Everything I did above for the empty search, I now do on the set returned from my "America First" query. I divided the number of items by 20 (which is the API's default items per page )

In [16]:
af_search["totalItems"]  # Here are the total items in the set

79734

In [17]:
how_many_pages_af=79521/20
print(how_many_pages_af)
how_many_pages_af = int(how_many_pages_af)
print(how_many_pages_af)

3976.05
3976


In [18]:
random_num_af = random.sample(range(0,how_many_pages_af), 50) # I find 50 random pages in my "America First" search
print(random_num_af)

[1448, 3762, 387, 494, 2707, 1749, 3720, 786, 2825, 1621, 3715, 2915, 1709, 2864, 2252, 2787, 561, 43, 1100, 1254, 1237, 1474, 2158, 3083, 1466, 866, 2974, 212, 1770, 211, 3602, 1689, 2924, 891, 3763, 3616, 1038, 3612, 1953, 3177, 3497, 3701, 829, 406, 338, 337, 1756, 1050, 2620, 2179]

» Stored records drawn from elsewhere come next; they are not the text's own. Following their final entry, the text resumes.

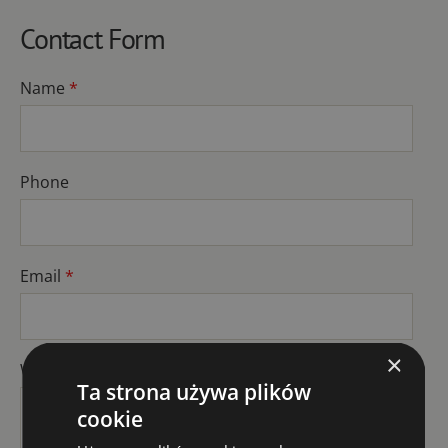
Contact Form
Name
*
Phone
Email
*
×
What course are you interested in?
*
Ta strona używa plików
cookie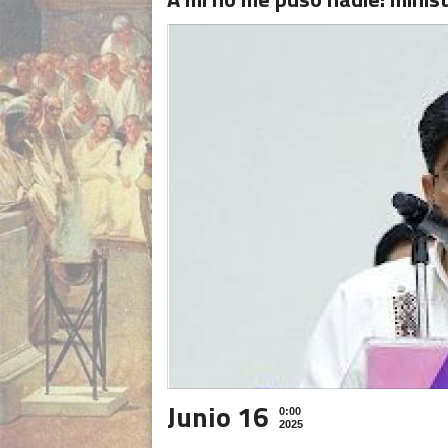
Junio 16
0:00
2025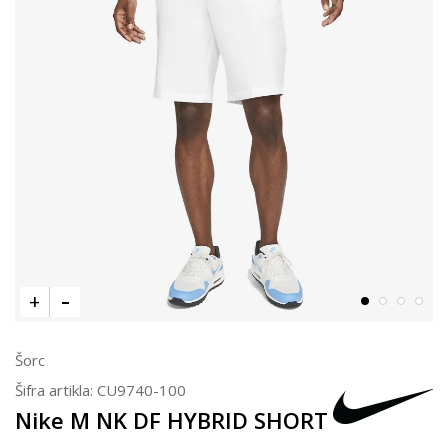
Šorc
Šifra artikla:
CU9740-100
Nike M NK DF HYBRID SHORT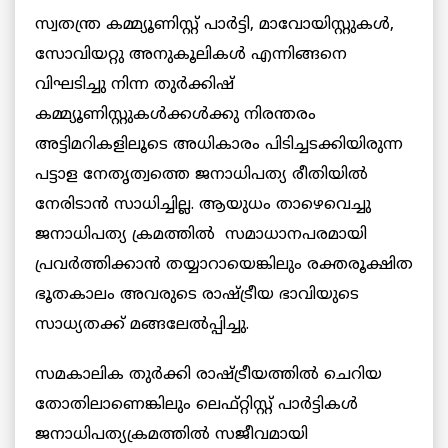
സ്വതന്ത്ര കമ്മ്യൂണിസ്റ്റ് പാർട്ടി, മാവോയിസ്റ്റുകൾ,
സോവിയറ്റു അനുകൂലികൾ എന്നിങ്ങനെ
വിഘടിച്ചു നിന്ന തുർക്കിഷ്
കമ്മ്യൂണിസ്റ്റുകൾക്കൾക്കു നിരന്തരം
അട്ടിമറികളിലൂടെ അധികാരം പിടിച്ചടക്കിയിരുന്ന
പട്ടാള നേതൃത്വത്തെ ജനാധിപത്യ രീതിയിൽ
നേരിടാൻ സാധിച്ചില്ല. ആയുധം താഴെവെച്ചു
ജനാധിപത്യ ക്രമത്തിൽ സമാധാനപരമായി
പ്രവർത്തിക്കാൻ തയ്യാറായെങ്കിലും രക്തരൂക്ഷിത
ഭൂതകാലം അവരുടെ രാഷ്ട്രീയ ഭാവിയുടെ
സാധ്യതക്ക് മങ്ങലേൽപ്പിച്ചു.
സമകാലിക തുർക്കി രാഷ്ട്രീയത്തിൽ ചെറിയ
തോതിലാണെങ്കിലും ലെഫ്റ്റിസ്റ്റ് പാർട്ടികൾ
ജനാധിപത്യക്രമത്തിൽ സജീവമായി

Here I'm using the random 50 numbers to pull a sample of 1000 pages from my "America First" search and printing out the years with the most instances of "America first."

Warning: This takes a while.

In [19]:
af_count = Counter()

for page in random_num_af:
    af_json = requests.get('https://chroniclingamerica.loc.gov/search/pages/results/?state=&date1=1900&date2=1922&proxtext=%22America+first%22&x=0&y=0&dateFilterType=yearRange&searchType=basic&format=json&rows=20&page=' + str(page)).json()
    for item in af_json['items']:
        af_count[item['date'][0:4]] += 1
        

af_count.most_common()

[('1917', 84),
 ('1906', 82),
 ('1916', 78),
 ('1918', 61),
 ('1912', 53),
 ('1920', 52),
 ('1922', 51),
 ('1915', 46),
 ('1911', 45),
 ('1921', 42),
 ('1919', 42),
 ('1907', 40),
 ('1905', 39),
 ('1901', 36),
 ('1913', 34),
 ('1903', 31),
 ('1914', 31),
 ('1909', 30),
 ('1908', 30),
 ('1910', 30),
 ('1900', 23),
 ('1904', 20),
 ('1902', 20)]

In [20]:
af_count # currently my list of "American First" mentions per year is actually in a Counter object

Counter({'1900': 23,
         '1901': 36,
         '1902': 20,
         '1903': 31,
         '1904': 20,
         '1905': 39,
         '1906': 82,
         '1907': 40,
         '1908': 30,
         '1909': 30,
         '1910': 30,
         '1911': 45,
         '1912': 53,
         '1913': 34,
         '1914': 31,
         '1915': 46,
         '1916': 78,
         '1917': 84,
         '1918': 61,
         '1919': 42,
         '1920': 52,
         '1921': 42,
         '1922': 51})

I create a list of tuples out of my Counter object. Each tuple contains a year paired with the mentions of "AF" for that year

In [21]:
date_count = list(af_count.items())

In [22]:
date_count[10]

('1913', 34)

In [23]:
date_count

[('1912', 53),
 ('1904', 20),
 ('1909', 30),
 ('1911', 45),
 ('1901', 36),
 ('1903', 31),
 ('1906', 82),
 ('1908', 30),
 ('1917', 84),
 ('1915', 46),
 ('1913', 34),
 ('1905', 39),
 ('1910', 30),
 ('1916', 78),
 ('1907', 40),
 ('1920', 52),
 ('1921', 42),
 ('1902', 20),
 ('1914', 31),
 ('1922', 51),
 ('1919', 42),
 ('1918', 61),
 ('1900', 23)]

So I have two sets. One (page_count) contains the instances of each calendar year when I run an empty search through the API. The second (date_count) contains instances of each calendar year when I run a search through the API using "America First" as a query. 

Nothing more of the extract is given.